No Brasil, empresas têm prejuízo médio de US$ 388 mil com perda de dados, diz pesquisa

Uma pesquisa encomendada pela Dell Technologies em 18 países, incluindo o Brasil, mapeou o avanço do uso de soluções voltadas para a proteção dos dados no ambiente corporativo. No País, foi constatado que 72% das empresas com mais de 200 funcionários registraram incidentes com perda ou indisponibilidade de dados em 2018, sendo que 16% sofreram com perda irreversível de dados que ocasionou um prejuízo médio de US$ 388 mil.

A terceira edição do levantamento “Global Data Protection Index”, conduzido pela consultoria Vanson Bourne, aponta para uma evolução global no volume de dados utilizados por essas empresas, com crescimento de 569% no ano de 2018 em comparação ao mesmo período em 2016. No Brasil, o avanço foi ainda maior com um salto de 805%. O movimento reflete o reconhecimento da importância dos dados por parte das empresas, na medida em que 92% dos entrevistados destaca o alto valor potencial de sua exploração.

O levantamento constata ainda que o crescimento no volume de dados armazenados representa um desafio para a segurança da TI. No Brasil, cerca de 45% das empresas consultadas admitem dificuldades para encontrar uma solução apropriada para a segurança de dados no contexto de novas tecnologias, como inteligência artificial e machine learning. Ainda no âmbito local, o estudo apura que menos da metade (48%) das empresas conta com uma solução de segurança de dados.

A imensa maioria (95%) das empresas consultadas globalmente na pesquisa relataram enfrentar pelo menos um desafio na proteção de seus dados corporativos.

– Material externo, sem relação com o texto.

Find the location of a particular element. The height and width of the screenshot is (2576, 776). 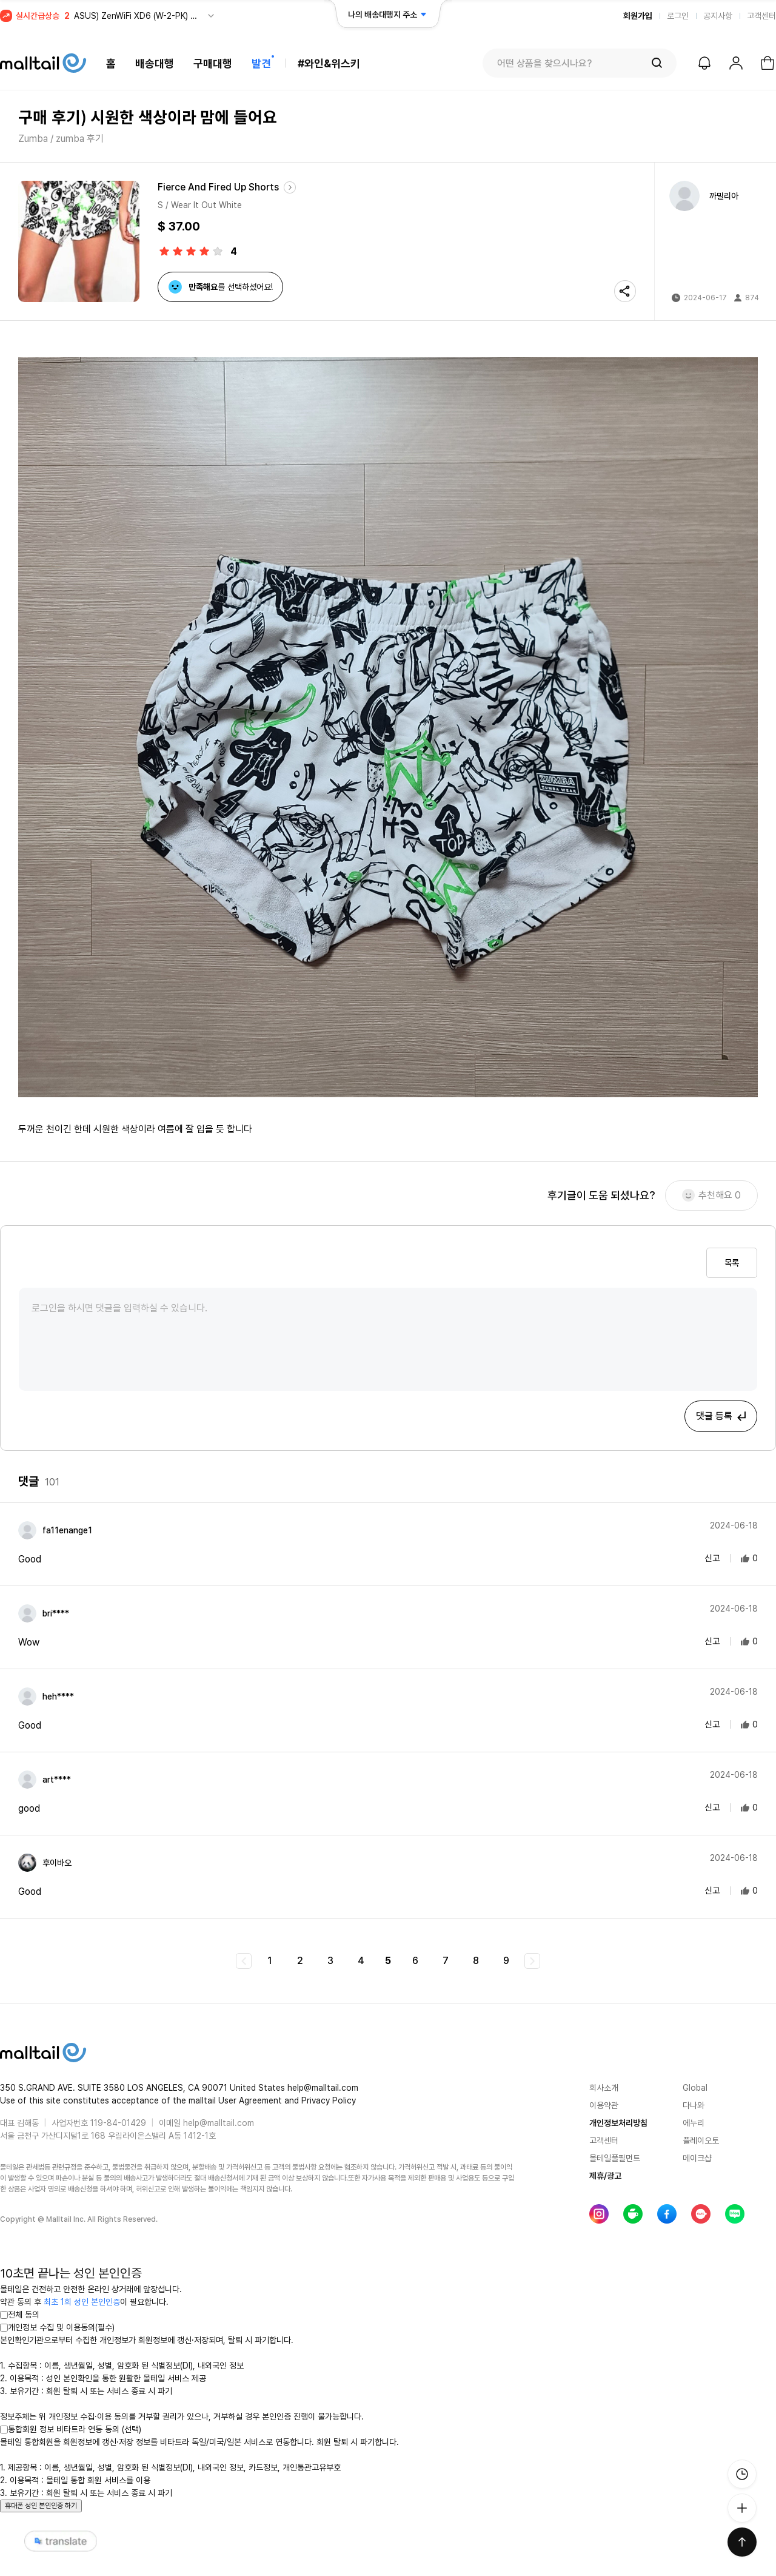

Os três principais problemas registrados foram:

Para 46%: a complexidade de configurar e operar software e hardware de proteção de dados e os crescentes custos de armazenamento e gerenciamento de cópias de backup devido ao crescimento rápido no volume de dados.

Para 45%: a falta de soluções de segurança de dados para tecnologias emergentes.

Para 41%: a necessidade de garantir atuação em acordo com normas governamentais.

De acordo com a maioria das empresas consultadas no Brasil e no mundo (84% em ambos os recortes), a transformação contínua das novas tecnologias gera um contexto no qual as atuais soluções de proteção não serão capazes de suprir todas as demandas futuras do negócio.

A nuvem no contexto de proteção dos dados

Segundo o levantamento “Global Data Protection Index”, 40% das empresas consultadas utilizam nuvem pública, frente às 28% que relataram o uso na última edição da pesquisa, realizada em 2016. No Brasil, a adoção chega a 43% (2018) em um crescimento de 8 pontos percentuais em relação ao levantamento anterior (2016).

Quase todas essas empresas (98%) têm a nuvem pública como parte de sua infraestrutura de proteção de dados. Localmente, os principais usos da proteção de dados dentro da nuvem pública incluem:

Para 58%: para back-up de fluxos de trabalho/dados locais.

Para 51%: para serviços de backup/snapshot para proteção de fluxos de trabalhos desenvolvidos em nuvem pública utilizando arquiteturas legadas de aplicações.

Para 48%: para serviços de backup/snapshot para proteção de fluxos de trabalhos desenvolvidos em nuvem pública utilizando novas arquiteturas de aplicações.

Para 44%: para proteção de aplicativos específicos de SaaS.

Para 37%: versões compatíveis com a nuvem de sofware de segurança de dados locais para proteger fluxos de trabalho de nuvem pública.

Quando consideradas as soluções de proteção de dados em ambientes de nuvem pública, o crescimento dos dados tem um papel essencial, como foi indicado por 64% das empresas globais que reconhecem a importância da escalabilidade.

Mais especificamente, 41% delas citaram a importância do impacto da infraestrutura de proteção de dados ou serviços requisitada para proteger um ambiente escalável, enquanto 40% mencionaram a relevância da escalabilidade para atender ao crescimento dos fluxos de trabalho em nuvem pública.